Application Cases

Category: Leaf- and Shoot Phenotyping, Physiological Phenotyping, Stress and Disease Phenotyping

Chlorophyll Fluorescence serves as measure for the status and activity of the photosystem II. Analyzing images of chlorophyll fluorescence delivers photosynthesis-related data at whole-plant level. Measurements provide basic and maximum fluorescence of dark (F0, Fm) or light (F, Fm') adapted plants. These factors serve to calculate parameters such as Fv/Fm, NPQ, ETR and more. In phenotyping, such analyses are used to rate the physiological status of plants and to figure out the effects of stress, diseases, or environmental factors.

Category: Leaf- and Shoot Phenotyping, Physiological Phenotyping, Stress and Disease Phenotyping

Vegetation indices can be calculated from multispectral or hyperspectral measurements. A vegetation index is calculated from the spectral reflectance of a plant sample at two or more wavelengths. Such indices serve to characterize developmental or physiological properties of the plants. For instance, greenness indices relate to chlorophyll abundance, pigment-related indices refer to e.g., anthocyanin or carotenoids, or stress-related indices are responsive to biotic and abiotic stress factors. Dozens of indices are reported in the literature, and it is possible to establish customized indices, too.

Category: Leaf- and Shoot Phenotyping

Arabidopsis phenotyping aims at measuring phenotypic properties of Arabidopsis shoots, i.e., the rosettes. Typically plants are grown in trays, and individual plants are placed in regular patterns, for instance in rows and columns. The analysis delivers data per plant. Once time series of such trays are taken, growth and development can be monitored. Data comprise rosette area, rosette morphology, e.g., compactness, or surface colors. Arabidopsis phenotyping is carried out in various application ranges in plant science, for instance in studies on gene functions, in plant-environment assessments, or to rate treatment effects.

Category: Leaf- and Shoot Phenotyping, Root Phenotyping, Seed- and Seedling Phenotyping (Seed Testing)

Phenotyping of germinating seedlings comprises assessments of germination tests on moist paper. The core scope is to determinate the germination rate, but measurements on seedling phenotypes, and the temporal development of seedlingd delivers further data. This can be used to rate seedling quality and viability. Seed germination phenotyping is a typical task in seed laboratories, for instance at seed breeding companies, gene banks, or in seed testing facilities.

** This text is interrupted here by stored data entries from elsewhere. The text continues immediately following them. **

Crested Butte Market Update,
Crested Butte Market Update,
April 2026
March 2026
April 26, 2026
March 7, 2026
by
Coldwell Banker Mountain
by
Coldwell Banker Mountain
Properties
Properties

Category: Root Phenotyping

Root phenotyping - usually combined with shoot phenotyping - of plants grown in rhizotrons combines an access to the root system with a soil-based cultivation. It enables monitoring root growth, root system properties, and detemining the root density in soil layers. Analytical factors comprise root length, root system width and depth, root branching, root growth direction, root curvature, or root density per soil layers. Root phenotyping serves in genotype-phenotype studies, or in the assessment of plant responses to environmental factors. Root phenotypes are important in plant breeding, particularly for breeding plants adapted to harsh climatic conditions.

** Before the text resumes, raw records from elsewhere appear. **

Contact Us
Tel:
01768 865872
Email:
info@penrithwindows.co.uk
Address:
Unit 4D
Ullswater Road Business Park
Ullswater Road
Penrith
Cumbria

Category: Leaf- and Shoot Phenotyping, Stress and Disease Phenotyping

Color phenotyping delivers information about the plant surface and the colors. In particular, greenness is informative on chlorophyll abundance. Colors can also indicate stress, such as yellowing or browning that relates to wilting. Moreover, many pathogen infections are linked to characteristical colors. In combination with data on morphology of the plants, color data provide an insight in the developmental status. They can be used in genotype-phenotype studies as well as in the assessment of environmental influences or treatments.

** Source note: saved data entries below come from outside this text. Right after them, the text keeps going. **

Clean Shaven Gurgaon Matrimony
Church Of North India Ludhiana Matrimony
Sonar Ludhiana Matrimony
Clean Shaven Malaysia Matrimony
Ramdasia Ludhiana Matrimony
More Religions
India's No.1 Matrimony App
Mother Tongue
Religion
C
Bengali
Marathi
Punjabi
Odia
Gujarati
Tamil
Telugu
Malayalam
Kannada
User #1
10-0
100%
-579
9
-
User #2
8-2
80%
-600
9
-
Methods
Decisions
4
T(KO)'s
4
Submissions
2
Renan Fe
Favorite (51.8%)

Category: Leaf- and Shoot Phenotyping, Stress and Disease Phenotyping

Multiview phenotyping serves to determine plant dimensions and structure. Viewing the plants from multiple angles delivers comprehensive information on the structure and morphology of the plant. Data can be used to determine digital biomass. In time series, the method can serve to determine growth and development. The method not only serves to address the impact of environmental factors on plant development, but it is also applied to analyze the genetic control of growth and development.